井戸を前にゴクリと息を呑み、意を決したようにその中に飛び込むと、一瞬体が浮いたような感覚がし、気がつくと『教会』の床の上に座り込んでいた。
落ちた感覚でもなく、はたまた引っ張られるような感覚でもなく、井戸から入ると教会の床に座っていたという不思議な現象にイシスは複雑な表情を浮かべた。

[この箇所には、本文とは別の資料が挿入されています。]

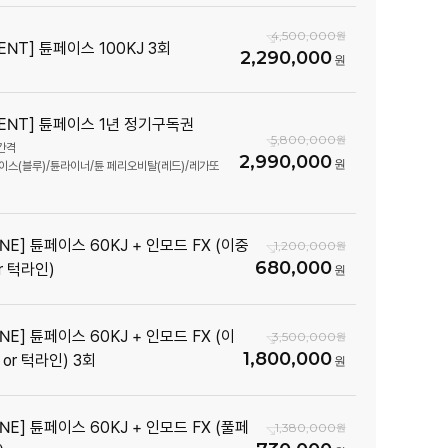
4,500,000
ENT] 튠페이스 100KJ 3회
2,290,000
VENT] 튠페이스 1년 정기구독권
5,800,000
간격
2,990,000
이스(블루)/튠라이너/튠 페리오비탈(레드)/레가또
NE] 튠페이스 60KJ + 인모드 FX (이중
1,200,000
680,000
r 턱라인)
NE] 튠페이스 60KJ + 인모드 FX (이
3,500,000
1,800,000
or 턱라인) 3회
NE] 튠페이스 60KJ + 인모드 FX (풀페
1,380,000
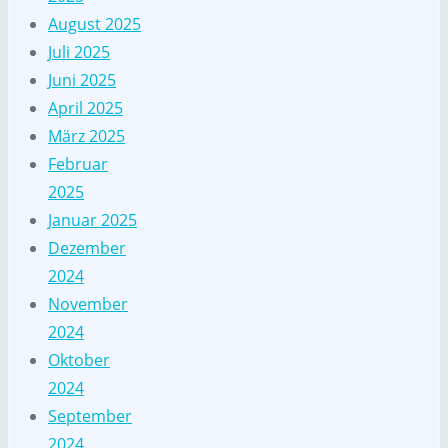
August 2025
Juli 2025
Juni 2025
April 2025
März 2025
Februar
2025
Januar 2025
Dezember
2024
November
2024
Oktober
2024
September
2024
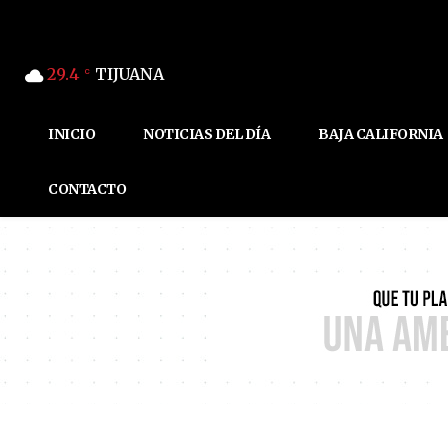
29.4
TIJUANA
C
INICIO
NOTICIAS DEL DÍA
BAJA CALIFORNIA
CONTACTO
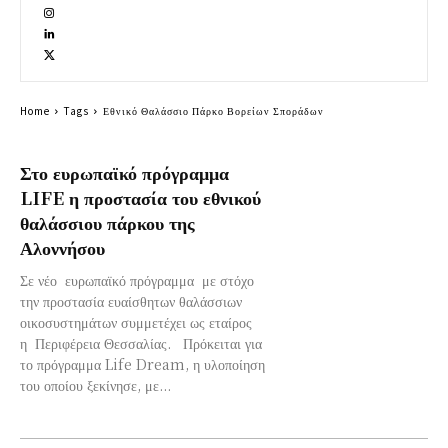
Home
Tags
Εθνικό Θαλάσσιο Πάρκο Βορείων Σποράδων
Στο ευρωπαϊκό πρόγραμμα
LIFE η προστασία του εθνικού
θαλάσσιου πάρκου της
Αλοννήσου
Σε νέο ευρωπαϊκό πρόγραμμα με στόχο
την προστασία ευαίσθητων θαλάσσιων
οικοσυστημάτων συμμετέχει ως εταίρος
η Περιφέρεια Θεσσαλίας. Πρόκειται για
το πρόγραμμα Life Dream, η υλοποίηση
του οποίου ξεκίνησε, με...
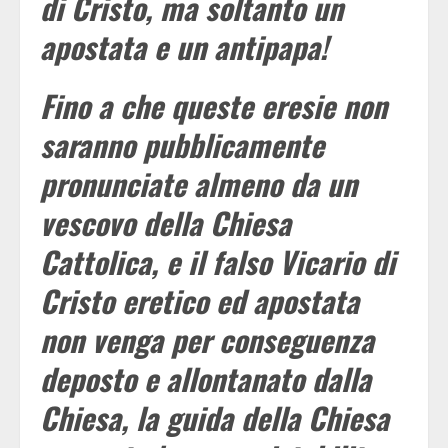
di Cristo, ma soltanto un
apostata e un antipapa!
Fino a che queste eresie non
saranno pubblicamente
pronunciate almeno da un
vescovo della Chiesa
Cattolica, e il falso Vicario di
Cristo eretico ed apostata
non venga per conseguenza
deposto e allontanato dalla
Chiesa, la guida della Chiesa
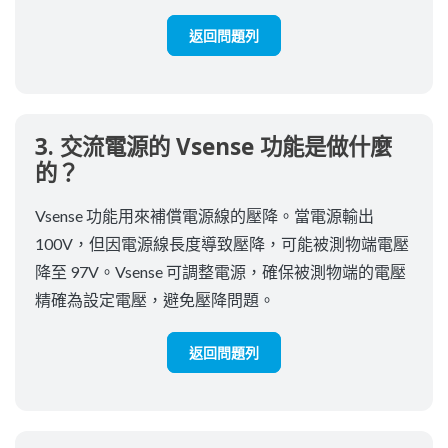
返回問題列
3. 交流電源的 Vsense 功能是做什麼
的？
Vsense 功能用來補償電源線的壓降。當電源輸出
100V，但因電源線長度導致壓降，可能被測物端電壓
降至 97V。Vsense 可調整電源，確保被測物端的電壓
精確為設定電壓，避免壓降問題。
返回問題列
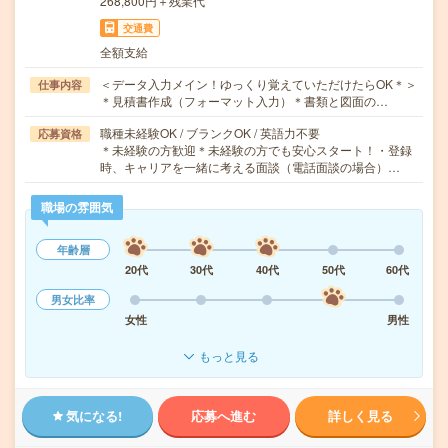
268,800円＋残業代
交通費
全額支給
＜データ入力メイン！ゆっくり覚えていただけたらOK＊＞
仕事内容
＊見積書作成（フォーマット入力）＊書類と図面の…
職種未経験OK / ブランクOK / 英語力不要
応募資格
＊未経験の方歓迎＊未経験の方でも安心スタート！・登録
時、キャリアを一緒に考える面談（電話面談の場合）…
職場の雰囲気
年齢層
20代
30代
40代
50代
60代
男女比率
女性
男性
もっと見る
気になる!
応募へ進む
詳しく見る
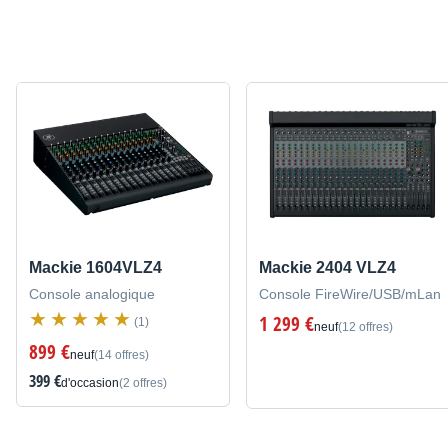
Mackie 1604VLZ4
Mackie 2404 VLZ4
Console analogique
Console FireWire/USB/mLan
1 299 €
(1)
neuf
(12 offres)
899 €
neuf
(14 offres)
399 €
d'occasion
(2 offres)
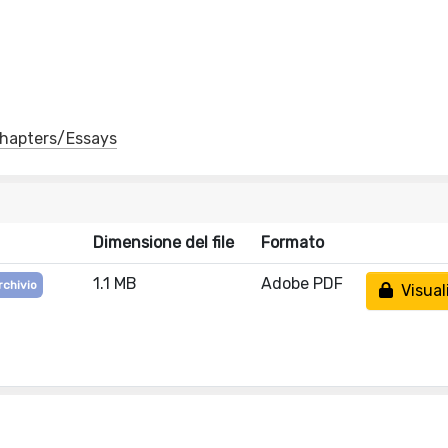
 Chapters/Essays
Dimensione del file
Formato
1.1 MB
Adobe PDF
rchivio
Visual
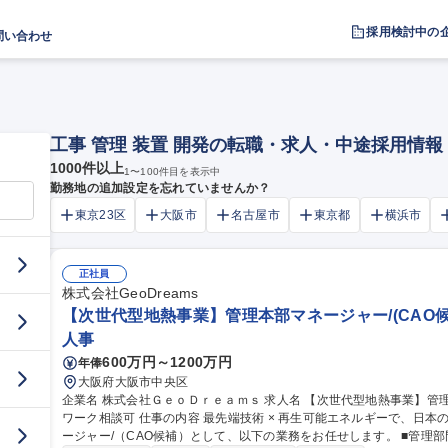
採用検討中の
問い合わせ
工事 管理 装置 開発の転職・求人・中途採用情報
1000
件以上
1
〜
100
件目を表示中
勤務地の追加設定を忘れていませんか？
東京23区
大阪市
名古屋市
東京都
横浜市
正社員
株式会社GeoDreams
【次世代型地熱事業】管理本部マネージャー/(CAO
人事
600万円～1200万円
年俸
大阪府大阪市中央区
企業名 株式会社ＧｅｏＤｒｅａｍｓ 求人名 【次世代型地熱事業】管理本部マネージャー/（CAO候補）リモート
ワーク相談可 仕事の内容 最先端技術 × 再生可能エネルギーで、日本の未来を創る。GeoDreamsの管理本部マネ
ージャー/（CAO候補）として、以下の業務をお任せします。 ■管理部門（総務・経理・法務）の統括■コーポレー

牛革の椅子に腰をかけていたネフェルは、イシスの姿に屈託ない笑みを見せた。
「やあ、待ってたよ」
イシスは歯にかんだ笑みを見せ、ゆっくり立ち上がった。
「……町は明日のあなたの誕生日の話題でもちきりよ」
「宮殿の中でも、もちきりだよ。それよりイシス、こっちに来て」
そう言ってネフェルは手を差し伸べ、モニターの前に来るように促した。
「ええ」
なにかしら、とイシスはネフェルの横に立ち、大型モニターを見上げた。
「見せたいものがあるんだ」
そういってネフェルがキーを押すと、モニターに真っ青な球体が映し出された。
その美しく青い球体に、「わぁ、なんて綺麗なの?」とイシスは目を輝かせて身を乗り出した。